RegressorsFormulation¹Available solversComments
OLS & RidgeL2Loss + 0/L2Analytical² or CG³
Lasso & Elastic-NetL2Loss + 0/L2 + L1(F)ISTA⁴
Robust 0/L2RobustLoss⁵ + 0/L2Newton, NewtonCG, LBFGS, IWLS-CG⁶no scale⁷
Robust L1/ENRobustLoss + 0/L2 + L1(F)ISTA
Quantile⁸ + 0/L2RobustLoss + 0/L2LBFGS, IWLS-CG
Quantile L1/ENRobustLoss + 0/L2 + L1(F)ISTA
  1. "0" stands for no penalty
  2. Analytical means the solution is computed in "one shot" using the \ solver,
  3. CG = conjugate gradient
  4. (Accelerated) Proximal Gradient Descent
  5. Huber, Andrews, Bisquare, Logistic, Fair and Talwar weighing functions available.
  6. Iteratively re-Weighted Least Squares where each system is solved iteratively via CG
  7. In other packages such as Scikit-Learn, a scale factor is estimated along with the parameters, this is a bit ad-hoc and corresponds more to a statistical perspective, further it does not work well with penalties; we recommend using cross-validation to set the parameter of the Huber Loss.
  8. Includes as special case the least absolute deviation (LAD) regression when δ=0.5.

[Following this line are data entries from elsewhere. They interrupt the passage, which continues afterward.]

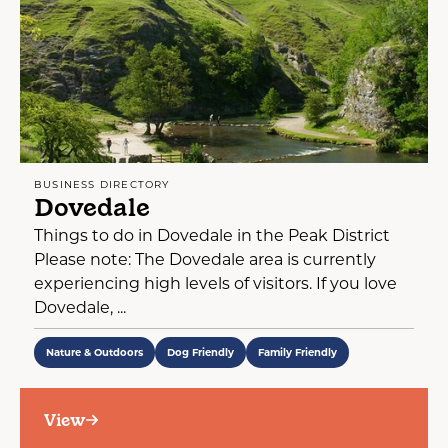
BUSINESS DIRECTORY
Dovedale
Things to do in Dovedale in the Peak District
Please note: The Dovedale area is currently
experiencing high levels of visitors. If you love
Dovedale, ...
Nature & Outdoors
Dog Friendly
Family Friendly
View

Classification models (finite target)

ClassifiersFormulationAvailable solversComments
Logistic 0/L2LogisticLoss + 0/L2Newton, Newton-CG, LBFGSyᵢ∈{±1}
Logistic L1/ENLogisticLoss + 0/L2 + L1(F)ISTAyᵢ∈{±1}
Multinomial 0/L2MultinomialLoss + 0/L2Newton-CG, LBFGSyᵢ∈{1,...,c}
Multinomial L1/ENMultinomialLoss + 0/L2 + L1ISTA, FISTAyᵢ∈{1,...,c}

Unless otherwise specified:

  • Newton-like solvers use Hager-Zhang line search (default in Optim.jl)
  • ISTA, FISTA solvers use backtracking line search and a shrinkage factor of β=0.8

Note: these models were all tested for correctness whenever a direct comparison with another package was possible, usually by comparing the objective function at the coefficients returned (cf. the tests):

  • (against scikit-learn): Lasso, Elastic-Net, Logistic (L1/L2/EN), Multinomial (L1/L2/EN)
  • (against quantreg): Quantile (0/L1)

Systematic timing benchmarks have not been run yet but it's planned (see this issue).

Limitations

Note the current limitations:

  • The models are built and tested assuming n > p; if this doesn't hold, tricks should be employed to speed up computations; these have not been implemented yet.
  • CV-aware code not implemented yet (code that re-uses computations when fitting over a number of hyper-parameters); "Meta" functionalities such as One-vs-All or Cross-Validation are left to other packages such as MLJ.
  • No support yet for sparse matrices.
  • Stochastic solvers have not yet been implemented.
  • All computations are assumed to be done in Float64.